[RECORDS FOR THIS TASK]

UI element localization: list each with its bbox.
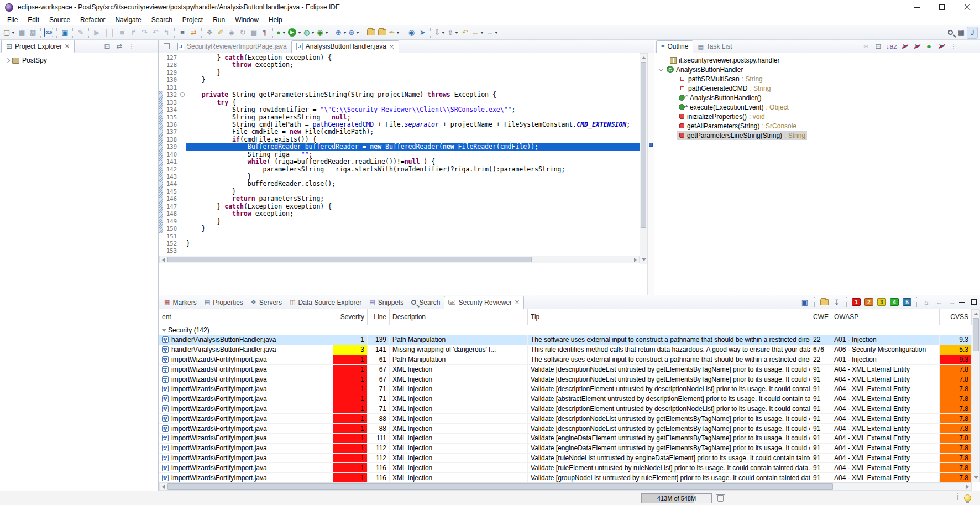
console-button[interactable]: ▣ xyxy=(59,27,70,39)
save-all-button[interactable]: ▩ xyxy=(27,27,38,39)
bottom-tab-properties[interactable]: ▤Properties xyxy=(201,296,247,309)
menu-item-search[interactable]: Search xyxy=(146,14,177,25)
outline-view-menu-button[interactable]: ⋮ xyxy=(948,40,959,53)
collapse-import-button[interactable]: ⇩ xyxy=(433,27,446,39)
selection-marker-icon[interactable] xyxy=(649,143,653,147)
table-row[interactable]: importWizards\FortifyImport.java171XML I… xyxy=(159,394,972,404)
hide-local-types-button[interactable]: ➤ xyxy=(936,40,947,53)
refresh-button[interactable]: ↻ xyxy=(237,27,248,39)
bottom-tab-data-source-explorer[interactable]: ◫Data Source Explorer xyxy=(286,296,365,309)
tab-project-explorer[interactable]: ⊞ Project Explorer xyxy=(1,40,75,53)
new-web-wizard-button-dropdown-icon[interactable] xyxy=(343,32,347,34)
table-row[interactable]: importWizards\FortifyImport.java171XML I… xyxy=(159,384,972,394)
outline-item-analysisbuttonhandler[interactable]: CAnalysisButtonHandler xyxy=(655,65,980,74)
scroll-up-icon[interactable] xyxy=(642,56,646,59)
column-header-ent[interactable]: ent xyxy=(159,309,333,325)
restore-view-icon[interactable] xyxy=(164,43,170,49)
web-service-button[interactable]: ⊛ xyxy=(348,27,361,39)
explorer-minimize-icon[interactable] xyxy=(138,46,144,46)
maximize-window-button[interactable] xyxy=(929,0,955,14)
close-tab-icon[interactable] xyxy=(515,300,520,305)
severity-2-filter-button[interactable]: 2 xyxy=(863,296,874,308)
mark-occurrences-button[interactable]: ✎ xyxy=(75,27,86,39)
table-row[interactable]: importWizards\FortifyImport.java1112XML … xyxy=(159,444,972,454)
run-button[interactable]: ▶ xyxy=(287,27,302,39)
step-over-button[interactable]: ↷ xyxy=(139,27,150,39)
close-view-icon[interactable] xyxy=(65,44,70,49)
binary-file-button[interactable]: 010 xyxy=(43,27,54,39)
outline-item-it-securityreviewer-postspy-handler[interactable]: it.securityreviewer.postspy.handler xyxy=(655,55,980,65)
menu-item-run[interactable]: Run xyxy=(208,14,230,25)
explorer-collapse-all-button[interactable]: ⊟ xyxy=(102,40,113,53)
coverage-button[interactable]: ◍ xyxy=(302,27,316,39)
table-row[interactable]: importWizards\FortifyImport.java188XML I… xyxy=(159,424,972,434)
table-group-row[interactable]: Security (142) xyxy=(159,325,972,335)
browser-button[interactable]: ◉ xyxy=(406,27,417,39)
severity-5-filter-button[interactable]: 5 xyxy=(902,296,913,308)
minimize-window-button[interactable] xyxy=(904,0,929,14)
export-console-button[interactable]: ▣ xyxy=(799,296,810,308)
search-toolbar-button[interactable] xyxy=(945,27,956,39)
fold-collapse-icon[interactable] xyxy=(180,92,185,97)
highlighter-button[interactable]: ✒ xyxy=(387,27,401,39)
back-button-dropdown-icon[interactable] xyxy=(480,32,484,34)
resume-button[interactable]: ▶ xyxy=(91,27,102,39)
table-hscroll-thumb[interactable] xyxy=(167,483,833,490)
menu-item-window[interactable]: Window xyxy=(230,14,264,25)
open-report-button[interactable] xyxy=(819,296,830,308)
show-tasks-button[interactable]: ≡ xyxy=(177,27,188,39)
outline-item-execute-executionevent[interactable]: ▴execute(ExecutionEvent) : Object xyxy=(655,102,980,112)
table-row[interactable]: importWizards\FortifyImport.java1116XML … xyxy=(159,463,972,473)
menu-item-source[interactable]: Source xyxy=(44,14,75,25)
table-row[interactable]: importWizards\FortifyImport.java167XML I… xyxy=(159,374,972,384)
hide-non-public-button[interactable]: ● xyxy=(924,40,935,53)
chevron-right-icon[interactable] xyxy=(6,58,10,63)
editor-vertical-scrollbar[interactable] xyxy=(640,53,647,264)
back-button[interactable]: ← xyxy=(470,27,485,39)
overview-ruler[interactable] xyxy=(647,53,654,295)
bottom-tab-snippets[interactable]: ▤Snippets xyxy=(365,296,407,309)
explorer-link-editor-button[interactable]: ⇄ xyxy=(114,40,125,53)
open-type-button[interactable] xyxy=(365,27,376,39)
chevron-down-icon[interactable] xyxy=(659,66,663,71)
expand-import-button-dropdown-icon[interactable] xyxy=(455,32,458,34)
hide-static-members-button[interactable]: ➤ xyxy=(911,40,923,53)
editor-tab-analysisbuttonhandler-java[interactable]: JAnalysisButtonHandler.java xyxy=(291,40,399,53)
nav-forward-button[interactable]: → xyxy=(946,296,957,308)
bottom-minimize-icon[interactable] xyxy=(959,302,965,303)
debug-button[interactable]: ● xyxy=(275,27,287,39)
bottom-tab-security-reviewer[interactable]: SRSecurity Reviewer xyxy=(444,296,524,309)
scroll-down-icon[interactable] xyxy=(642,258,646,261)
outline-maximize-icon[interactable] xyxy=(972,44,977,49)
new-wizard-button-dropdown-icon[interactable] xyxy=(12,32,15,34)
tab-outline[interactable]: ≡Outline xyxy=(656,40,693,53)
code-editor[interactable]: 127 } catch(Exception exception) {128 th… xyxy=(159,53,654,295)
explorer-maximize-icon[interactable] xyxy=(150,44,155,49)
notification-bulb-icon[interactable] xyxy=(964,494,971,502)
menu-item-edit[interactable]: Edit xyxy=(23,14,44,25)
web-service-button-dropdown-icon[interactable] xyxy=(356,32,359,34)
menu-item-help[interactable]: Help xyxy=(264,14,287,25)
editor-maximize-icon[interactable] xyxy=(646,44,651,49)
sync-button[interactable]: ⇄ xyxy=(188,27,199,39)
group-expand-icon[interactable] xyxy=(162,329,166,332)
table-row[interactable]: importWizards\FortifyImport.java171XML I… xyxy=(159,404,972,414)
new-wizard-button[interactable]: ▢ xyxy=(2,27,16,39)
suspend-button[interactable]: ❘❘ xyxy=(102,27,117,39)
editor-horizontal-scrollbar[interactable] xyxy=(159,256,640,263)
scroll-right-icon[interactable] xyxy=(634,258,637,262)
editor-minimize-icon[interactable] xyxy=(634,46,640,46)
column-header-owasp[interactable]: OWASP xyxy=(831,309,940,325)
highlighter-button-dropdown-icon[interactable] xyxy=(396,32,400,34)
close-window-button[interactable] xyxy=(955,0,980,14)
new-web-wizard-button[interactable]: ⊕ xyxy=(334,27,348,39)
pilcrow-button[interactable]: ¶ xyxy=(259,27,270,39)
bottom-tab-search[interactable]: Search xyxy=(407,296,444,309)
format-button[interactable]: ✐ xyxy=(215,27,226,39)
type-hierarchy-button[interactable]: ❖ xyxy=(204,27,215,39)
forward-button-dropdown-icon[interactable] xyxy=(495,32,498,34)
table-row[interactable]: importWizards\FortifyImport.java1111XML … xyxy=(159,434,972,444)
table-row[interactable]: importWizards\FortifyImport.java161Path … xyxy=(159,355,972,365)
menu-item-refactor[interactable]: Refactor xyxy=(75,14,110,25)
forward-button[interactable]: → xyxy=(485,27,499,39)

[/RECORDS FOR THIS TASK]

# WHAT IS REQUIRED
Should any entry above carry a picture, omit it and repeat everything else word for word.

# SOLUTION
UI element localization: list each with its bbox.
console-button[interactable]: ▣ xyxy=(59,27,70,39)
save-all-button[interactable]: ▩ xyxy=(27,27,38,39)
bottom-tab-properties[interactable]: ▤Properties xyxy=(201,296,247,309)
menu-item-search[interactable]: Search xyxy=(146,14,177,25)
outline-view-menu-button[interactable]: ⋮ xyxy=(948,40,959,53)
collapse-import-button[interactable]: ⇩ xyxy=(433,27,446,39)
selection-marker-icon[interactable] xyxy=(649,143,653,147)
table-row[interactable]: importWizards\FortifyImport.java171XML I… xyxy=(159,394,972,404)
hide-local-types-button[interactable]: ➤ xyxy=(936,40,947,53)
refresh-button[interactable]: ↻ xyxy=(237,27,248,39)
bottom-tab-data-source-explorer[interactable]: ◫Data Source Explorer xyxy=(286,296,365,309)
tab-project-explorer[interactable]: ⊞ Project Explorer xyxy=(1,40,75,53)
new-web-wizard-button-dropdown-icon[interactable] xyxy=(343,32,347,34)
table-row[interactable]: importWizards\FortifyImport.java171XML I… xyxy=(159,384,972,394)
outline-item-analysisbuttonhandler[interactable]: CAnalysisButtonHandler xyxy=(655,65,980,74)
scroll-up-icon[interactable] xyxy=(642,56,646,59)
column-header-ent[interactable]: ent xyxy=(159,309,333,325)
restore-view-icon[interactable] xyxy=(164,43,170,49)
web-service-button[interactable]: ⊛ xyxy=(348,27,361,39)
explorer-minimize-icon[interactable] xyxy=(138,46,144,46)
maximize-window-button[interactable] xyxy=(929,0,955,14)
close-tab-icon[interactable] xyxy=(515,300,520,305)
severity-2-filter-button[interactable]: 2 xyxy=(863,296,874,308)
mark-occurrences-button[interactable]: ✎ xyxy=(75,27,86,39)
table-row[interactable]: importWizards\FortifyImport.java1112XML … xyxy=(159,444,972,454)
run-button[interactable]: ▶ xyxy=(287,27,302,39)
step-over-button[interactable]: ↷ xyxy=(139,27,150,39)
close-view-icon[interactable] xyxy=(65,44,70,49)
binary-file-button[interactable]: 010 xyxy=(43,27,54,39)
outline-item-it-securityreviewer-postspy-handler[interactable]: it.securityreviewer.postspy.handler xyxy=(655,55,980,65)
menu-item-run[interactable]: Run xyxy=(208,14,230,25)
explorer-collapse-all-button[interactable]: ⊟ xyxy=(102,40,113,53)
coverage-button[interactable]: ◍ xyxy=(302,27,316,39)
table-row[interactable]: importWizards\FortifyImport.java188XML I… xyxy=(159,424,972,434)
table-group-row[interactable]: Security (142) xyxy=(159,325,972,335)
browser-button[interactable]: ◉ xyxy=(406,27,417,39)
severity-5-filter-button[interactable]: 5 xyxy=(902,296,913,308)
minimize-window-button[interactable] xyxy=(904,0,929,14)
export-console-button[interactable]: ▣ xyxy=(799,296,810,308)
search-toolbar-button[interactable] xyxy=(945,27,956,39)
fold-collapse-icon[interactable] xyxy=(180,92,185,97)
highlighter-button[interactable]: ✒ xyxy=(387,27,401,39)
back-button-dropdown-icon[interactable] xyxy=(480,32,484,34)
resume-button[interactable]: ▶ xyxy=(91,27,102,39)
table-hscroll-thumb[interactable] xyxy=(167,483,833,490)
menu-item-window[interactable]: Window xyxy=(230,14,264,25)
open-report-button[interactable] xyxy=(819,296,830,308)
show-tasks-button[interactable]: ≡ xyxy=(177,27,188,39)
outline-item-execute-executionevent[interactable]: ▴execute(ExecutionEvent) : Object xyxy=(655,102,980,112)
table-row[interactable]: importWizards\FortifyImport.java1116XML … xyxy=(159,463,972,473)
menu-item-source[interactable]: Source xyxy=(44,14,75,25)
table-row[interactable]: importWizards\FortifyImport.java167XML I… xyxy=(159,374,972,384)
hide-non-public-button[interactable]: ● xyxy=(924,40,935,53)
chevron-right-icon[interactable] xyxy=(6,58,10,63)
editor-vertical-scrollbar[interactable] xyxy=(640,53,647,264)
back-button[interactable]: ← xyxy=(470,27,485,39)
overview-ruler[interactable] xyxy=(647,53,654,295)
bottom-tab-snippets[interactable]: ▤Snippets xyxy=(365,296,407,309)
explorer-link-editor-button[interactable]: ⇄ xyxy=(114,40,125,53)
open-type-button[interactable] xyxy=(365,27,376,39)
chevron-down-icon[interactable] xyxy=(659,66,663,71)
expand-import-button-dropdown-icon[interactable] xyxy=(455,32,458,34)
hide-static-members-button[interactable]: ➤ xyxy=(911,40,923,53)
editor-tab-analysisbuttonhandler-java[interactable]: JAnalysisButtonHandler.java xyxy=(291,40,399,53)
nav-forward-button[interactable]: → xyxy=(946,296,957,308)
bottom-minimize-icon[interactable] xyxy=(959,302,965,303)
debug-button[interactable]: ● xyxy=(275,27,287,39)
bottom-tab-security-reviewer[interactable]: SRSecurity Reviewer xyxy=(444,296,524,309)
scroll-down-icon[interactable] xyxy=(642,258,646,261)
outline-maximize-icon[interactable] xyxy=(972,44,977,49)
new-wizard-button-dropdown-icon[interactable] xyxy=(12,32,15,34)
tab-outline[interactable]: ≡Outline xyxy=(656,40,693,53)
code-editor[interactable]: 127 } catch(Exception exception) {128 th… xyxy=(159,53,654,295)
explorer-maximize-icon[interactable] xyxy=(150,44,155,49)
notification-bulb-icon[interactable] xyxy=(964,494,971,502)
menu-item-edit[interactable]: Edit xyxy=(23,14,44,25)
web-service-button-dropdown-icon[interactable] xyxy=(356,32,359,34)
menu-item-help[interactable]: Help xyxy=(264,14,287,25)
editor-maximize-icon[interactable] xyxy=(646,44,651,49)
sync-button[interactable]: ⇄ xyxy=(188,27,199,39)
group-expand-icon[interactable] xyxy=(162,329,166,332)
table-row[interactable]: importWizards\FortifyImport.java171XML I… xyxy=(159,404,972,414)
new-wizard-button[interactable]: ▢ xyxy=(2,27,16,39)
suspend-button[interactable]: ❘❘ xyxy=(102,27,117,39)
editor-horizontal-scrollbar[interactable] xyxy=(159,256,640,263)
scroll-right-icon[interactable] xyxy=(634,258,637,262)
editor-minimize-icon[interactable] xyxy=(634,46,640,46)
column-header-owasp[interactable]: OWASP xyxy=(831,309,940,325)
highlighter-button-dropdown-icon[interactable] xyxy=(396,32,400,34)
close-window-button[interactable] xyxy=(955,0,980,14)
new-web-wizard-button[interactable]: ⊕ xyxy=(334,27,348,39)
pilcrow-button[interactable]: ¶ xyxy=(259,27,270,39)
bottom-tab-search[interactable]: Search xyxy=(407,296,444,309)
format-button[interactable]: ✐ xyxy=(215,27,226,39)
type-hierarchy-button[interactable]: ❖ xyxy=(204,27,215,39)
forward-button-dropdown-icon[interactable] xyxy=(495,32,498,34)
table-row[interactable]: importWizards\FortifyImport.java1111XML … xyxy=(159,434,972,444)
table-row[interactable]: importWizards\FortifyImport.java161Path … xyxy=(159,355,972,365)
menu-item-refactor[interactable]: Refactor xyxy=(75,14,110,25)
forward-button[interactable]: → xyxy=(485,27,499,39)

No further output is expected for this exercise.